The neutral buoyancy teaching debate focuses on how skills are introduced. Do you start your students off by kneeling on the floor of a pool and gradually work towards neutral skills? Would having them lie prone on the bottom be a better start? Or should we go the other way and start from the surface and work our way down, learning everything without touching the bottom at all?
Experienced instructors will be quick to highlight the four cornerstones of scuba diving:
BREATHING. BUOYANCY. TRIM. PROPULSION.
These are sets of skills that the student diver will need to learn to form a firm foundation upon which to build “the skills” (mask clearing, regulator removal etc.).
But does this really give us an accurate picture of high-quality dive training? Is this all that is needed to help people develop into scuba divers?
I’d argue not. Because it’s missing at least half of the story.
Looking at students from the outside
These debates often hook us in to looking only at the outside of the student. What position are they in? Kneeling, prone, swimming. How is their trim? Legs dragging along the bottom or floating up above their head. Buoyancy? Bouncing up and down, negative on the bottom or unable to get away from the surface. Propulsion? Do they look like they are riding an invisible bicycle, or are legs outstretched and kicking from the hip, is what they are doing some strange mix of flutter and frog kick, how much are they moving their hands? Breathing. Bubble fountain or slow exhalations. Do they disappear up to the surface when clearing the mask or removing the regulator. Or do they sink to the bottom when they stop swimming.
Experienced instructors will be seeing all these signs and more. A huge part of teaching skills in a neutral position is being able to read these external indicators of skills progress and instruct accordingly.
However, that’s only the outside.
What is going on inside your students?
How are your students when they turn up for the first confined session? Whether that is a DSD or CW1. Excited? Nervous? Bored? Terrified? Anxious? Happy?
If they are anything like mine, the majority will be either excited, keen, maybe a bit nervous. A few will be anxious; and a small number could be scared out of their wits but trying not to show it! Occasionally, there are the ones that are half asleep or their minds are elsewhere too.
As the session progresses these emotions will shift and change. Maybe they’ll calm down, maybe they’ll get more alert, maybe at times they get really wound up and freak out. That is because, as humans, we are constantly sensing what is going on around us and this has an impact on our mental and emotional states.
Affective state is central to learning. For example, being low in motivation or in the absence of any stressors, a student may not be sufficiently motivated to learn new knowledge or skills. On the other hand, being overwhelmed and over-stimulated into a fight or flight state is also counter-productive to learning.
What is affective state?
We have a mix of psychological and physiological (bodily) systems that work together to put our behaviour and emotions in the right state for the situation.
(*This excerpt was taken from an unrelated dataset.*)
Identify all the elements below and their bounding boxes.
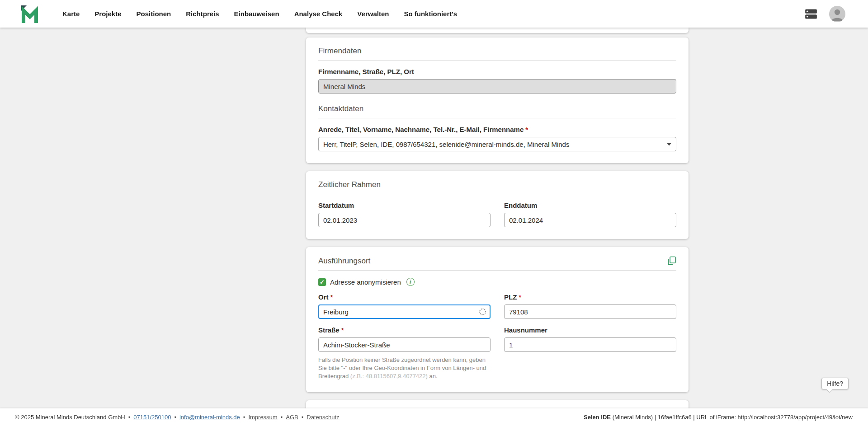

This takes a while to explain fully (something we do in Psychology for Scuba Divers / PADI Psychological Diver) but here is a short summary on the back of a beer mat, it’s a simple model for thinking about what’s going on inside your student:
For a more detailed description of the original model, this video from Portsmouth University is excellent. (Note that I use slightly different words, but we are talking about the same three systems).
What does this have to do with basic dive skills?
Everything.
Our affect state affects: our breathing, our muscle tension, our patterns of movement, how much we are able to connect with people around us, how we hear what people are saying to us, how our brains direct attention, the way that information is laid down in memory, how we process and understand information, whether and how neural connections are forged in the brain … (again, something we get into in Psychology for Scuba Divers / PADI Psychological Diver).
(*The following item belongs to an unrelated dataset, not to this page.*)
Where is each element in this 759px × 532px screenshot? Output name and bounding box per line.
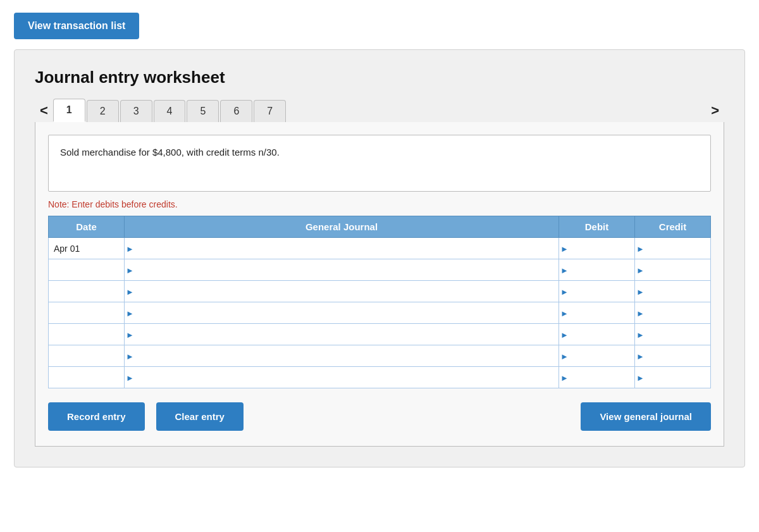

Allowing students to sit in a reasonably optimal affective state is a core part of dive training. The effects are long-lasting. Ever met a diver who refuses to clear their mask? Some instructors still hate doing it… chances are their experience of learning to clear the mask involved a lot of stress response. Possibly, they able to tough it out and get through it, so they look like they can do it. But its all under duress, and the system winds up every time it needs to be done for real. That means, when it needs to be done, the affect system is winding up, attention is being redirected and tension is being perpetuated.
Many instructors understand this intuitively and understand the value of helping a student stay in an optimal learning state. We do this by connecting with students, showing that they can trust us. By managing the task load, letting them adjust to being underwater before throwing in extra tasks. … and that’s where the kneeling comes in. For whatever reason the practice originally began, in recreational training, it’s quite commonly cited as a way to let students be comfortable underwater and not overly task loaded while learning something new. But does that really work? (What is so comfortable about kneeling? Is that how you would choose to rest? Which parts of your body need to be in tension to kneel underwater? What is that muscle tension feeding into the change in affective state?)
It’s not just the kneeling though, tension can come from many directions. For example, a student who is intently pre-occupied with hovering perfectly right at the beginning, can end up so wound up it becomes impossible. They then end up over-controlling breathing and throwing a lot of attention at maintaining position, in fear of not being good enough. … Is that student in an optimal affective state for learning?
In teaching scuba diving, equally important to observation of the external behaviours is the ability to read clues about internal, affective state. Whether a diver is taught from kneeling, from lying prone on the bottom, or from starting on the surface, affective state matters.